Volatility Trading: Trading The Fear Index VIX
Volatility Trading: Trading The Fear Index VIXVolatility Trading: Trading The Fear Index VIX
Volatility Trading: Trading The Fear Index VIX
 
Big Data And The Future Of Retail Investing
Big Data And The Future Of Retail InvestingBig Data And The Future Of Retail Investing
Big Data And The Future Of Retail Investing
 
Backtest of Short Straddles on SPX Index
Backtest of Short Straddles on SPX IndexBacktest of Short Straddles on SPX Index
Backtest of Short Straddles on SPX Index
 
Pairs Trading In the Brazilian Stock Market
Pairs Trading In the Brazilian Stock MarketPairs Trading In the Brazilian Stock Market
Pairs Trading In the Brazilian Stock Market
 
How To Set Up Automated Trading
How To Set Up Automated TradingHow To Set Up Automated Trading
How To Set Up Automated Trading
 
How To Set Up Automated Trading
How To Set Up Automated TradingHow To Set Up Automated Trading
How To Set Up Automated Trading
 
Quantitative Data Analysis of Cryptocurrencies
Quantitative Data Analysis of CryptocurrenciesQuantitative Data Analysis of Cryptocurrencies
Quantitative Data Analysis of Cryptocurrencies
 
Introduction to Quantitative Trading - Investment Management Club of Yale Uni...
Introduction to Quantitative Trading - Investment Management Club of Yale Uni...Introduction to Quantitative Trading - Investment Management Club of Yale Uni...
Introduction to Quantitative Trading - Investment Management Club of Yale Uni...
 
How to automate an options day trading strategy
How to automate an options day trading strategyHow to automate an options day trading strategy
How to automate an options day trading strategy
 
Predict daily stock prices with random forest classifier, technical indicator...
Predict daily stock prices with random forest classifier, technical indicator...Predict daily stock prices with random forest classifier, technical indicator...
Predict daily stock prices with random forest classifier, technical indicator...
 
How Pandemics Impact the Financial Markets - A Quantitative Analysis
How Pandemics Impact the Financial Markets - A Quantitative AnalysisHow Pandemics Impact the Financial Markets - A Quantitative Analysis
How Pandemics Impact the Financial Markets - A Quantitative Analysis
 
Webinar on Algorithmic Trading - Why make the move? with Vivek Krishnamoorthy...
Webinar on Algorithmic Trading - Why make the move? with Vivek Krishnamoorthy...Webinar on Algorithmic Trading - Why make the move? with Vivek Krishnamoorthy...
Webinar on Algorithmic Trading - Why make the move? with Vivek Krishnamoorthy...
 
Backtesting And Live Trading With Interactive Brokers Using Python With Dr.
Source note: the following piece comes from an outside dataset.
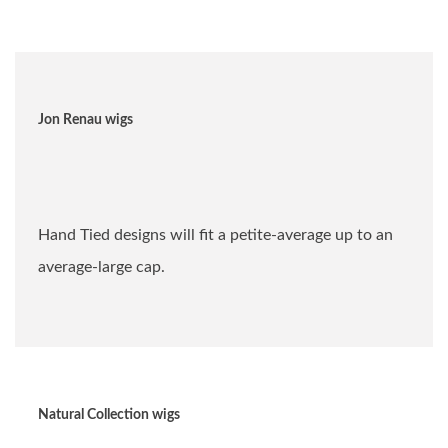
Jon Renau wigs
Hand Tied designs will fit a petite-average up to an
average-large cap.
Natural Collection wigs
H...
Backtesting And Live Trading With Interactive Brokers Using Python With Dr. H...Backtesting And Live Trading With Interactive Brokers Using Python With Dr. H...
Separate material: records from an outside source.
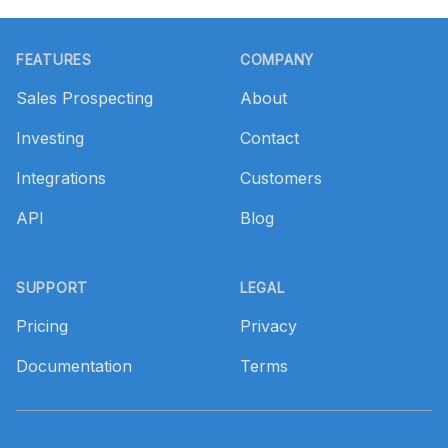
Footer
FEATURES
COMPANY
Sales Prospecting
About
Investing
Contact
Integrations
Customers
API
Blog
SUPPORT
LEGAL
Pricing
Privacy
Documentation
Terms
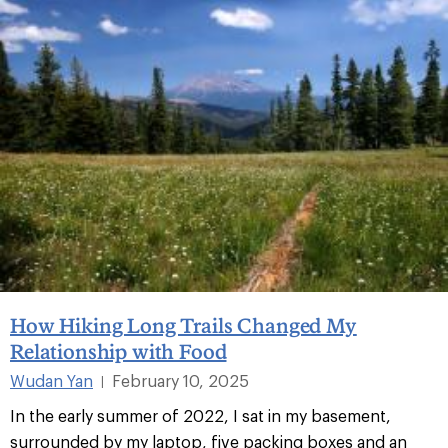
How Hiking Long Trails Changed My
Relationship with Food
Wudan Yan
February 10, 2025
|
In the early summer of 2022, I sat in my basement,
surrounded by my laptop, five packing boxes and an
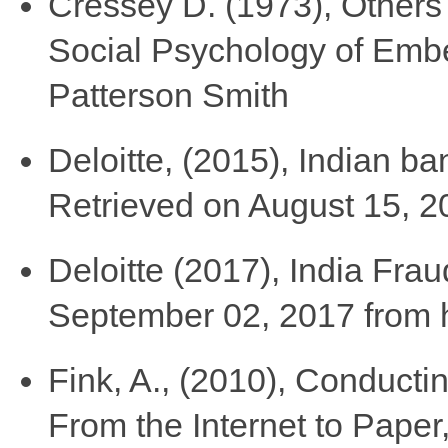
Cressey D. (1973), Others
Social Psychology of Embe
Patterson Smith
Deloitte, (2015), Indian ban
Retrieved on August 15, 2
Deloitte (2017), India Frau
September 02, 2017 from h
Fink, A., (2010), Conducti
From the Internet to Paper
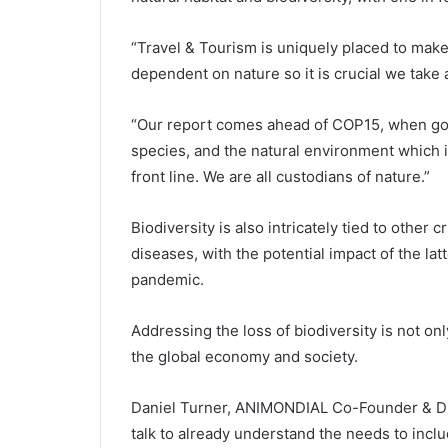
“Travel & Tourism is uniquely placed to make 
dependent on nature so it is crucial we take 
“Our report comes ahead of COP15, when gove
species, and the natural environment which i
front line. We are all custodians of nature.”
Biodiversity is also intricately tied to other
diseases, with the potential impact of the la
pandemic.
Addressing the loss of biodiversity is not only
the global economy and society.
Daniel Turner, ANIMONDIAL Co-Founder & Dir
talk to already understand the needs to includ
Backtesting And Live Trading With Interactive Brokers Using Python With Dr. H...
 

Último

VIP Independent Call Girls in Andheri 🌹 9920725232 ( Call Me ) Mumbai Escorts...
VIP Independent Call Girls in Andheri 🌹 9920725232 ( Call Me ) Mumbai Escorts...VIP Independent Call Girls in Andheri 🌹 9920725232 ( Call Me ) Mumbai Escorts...
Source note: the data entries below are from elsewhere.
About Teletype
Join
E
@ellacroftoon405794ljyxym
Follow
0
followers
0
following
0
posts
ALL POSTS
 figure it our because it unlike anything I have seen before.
VIP Independent Call Girls in Andheri 🌹 9920725232 ( Call Me ) Mumbai Escorts...
dipikadinghjn ( Why You Choose Us? ) Escorts
 
VIP Call Girl in Mumbai Central 💧 9920725232 ( Call Me ) Get A New Crush Ever...
VIP Call Girl in Mumbai Central 💧 9920725232 ( Call Me ) Get A New Crush Ever...VIP Call Girl in Mumbai Central 💧 9920725232 ( Call Me ) Get A New Crush Ever...
VIP Call Girl in Mumbai Central 💧 9920725232 ( Call Me ) Get A New Crush Ever...
dipikadinghjn ( Why You Choose Us? ) Escorts
 
Best VIP Call Girls Morni Hills Just Click Me 6367492432
Best VIP Call Girls Morni Hills Just Click Me 6367492432Best VIP Call Girls Morni Hills Just Click Me 6367492432
Best VIP Call Girls Morni Hills Just Click Me 6367492432
motiram463
 
VIP Call Girl in Mira Road 💧 9920725232 ( Call Me ) Get A New Crush Everyday ...
VIP Call Girl in Mira Road 💧 9920725232 ( Call Me ) Get A New Crush Everyday ...VIP Call Girl in Mira Road 💧 9920725232 ( Call Me ) Get A New Crush Everyday ...
VIP Call Girl in Mira Road 💧 9920725232 ( Call Me ) Get A New Crush Everyday ...
dipikadinghjn ( Why You Choose Us? ) Escorts
 
CBD Belapur Expensive Housewife Call Girls Number-📞📞9833754194 No 1 Vipp HIgh...
CBD Belapur Expensive Housewife Call Girls Number-📞📞9833754194 No 1 Vipp HIgh...CBD Belapur Expensive Housewife Call Girls Number-📞📞9833754194 No 1 Vipp HIgh...
CBD Belapur Expensive Housewife Call Girls Number-📞📞9833754194 No 1 Vipp HIgh...
priyasharma62062
 
VIP Call Girl Service Andheri West ⚡ 9920725232 What It Takes To Be The Best ...
VIP Call Girl Service Andheri West ⚡ 9920725232 What It Takes To Be The Best ...VIP Call Girl Service Andheri West ⚡ 9920725232 What It Takes To Be The Best ...
VIP Call Girl Service Andheri West ⚡ 9920725232 What It Takes To Be The Best ...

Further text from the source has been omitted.